*** Records for processing Section Begins ***

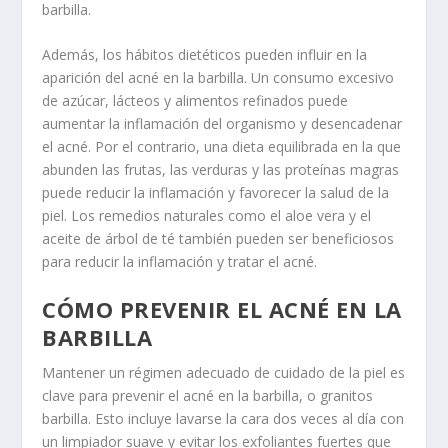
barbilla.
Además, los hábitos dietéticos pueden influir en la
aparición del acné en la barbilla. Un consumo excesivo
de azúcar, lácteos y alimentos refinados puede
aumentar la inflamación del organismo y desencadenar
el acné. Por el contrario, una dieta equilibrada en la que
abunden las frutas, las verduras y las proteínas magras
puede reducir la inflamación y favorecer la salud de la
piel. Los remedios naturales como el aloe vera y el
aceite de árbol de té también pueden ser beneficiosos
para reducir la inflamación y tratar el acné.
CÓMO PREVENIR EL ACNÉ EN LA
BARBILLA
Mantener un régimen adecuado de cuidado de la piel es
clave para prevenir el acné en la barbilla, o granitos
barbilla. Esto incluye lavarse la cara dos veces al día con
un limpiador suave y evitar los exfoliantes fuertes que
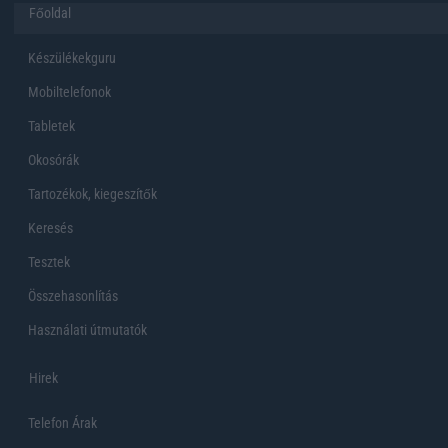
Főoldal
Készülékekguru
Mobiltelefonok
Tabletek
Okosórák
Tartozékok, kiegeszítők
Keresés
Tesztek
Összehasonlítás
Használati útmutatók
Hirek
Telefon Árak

*** Records for processing Section Ends ***
*** Records for processing Section Begins ***

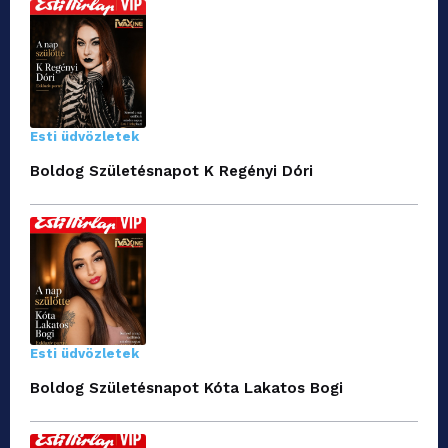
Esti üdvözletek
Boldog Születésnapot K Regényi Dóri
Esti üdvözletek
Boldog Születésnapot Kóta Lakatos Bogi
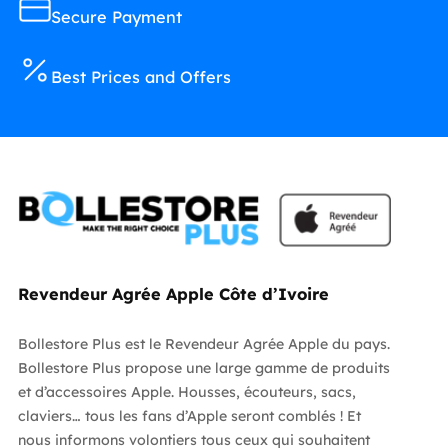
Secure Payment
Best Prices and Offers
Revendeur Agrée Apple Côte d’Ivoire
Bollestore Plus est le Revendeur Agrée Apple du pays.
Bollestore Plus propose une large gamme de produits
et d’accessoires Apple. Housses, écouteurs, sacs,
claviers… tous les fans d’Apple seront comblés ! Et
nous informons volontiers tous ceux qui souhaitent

*** Records for processing Section Ends ***

> _Exercise details_: In the listing above, find each line with the word "Apple" and copy it.

> _Output of the task_:
Revendeur Agrée Apple Côte d’Ivoire
Bollestore Plus est le Revendeur Agrée Apple du pays.
et d’accessoires Apple. Housses, écouteurs, sacs,
claviers… tous les fans d’Apple seront comblés ! Et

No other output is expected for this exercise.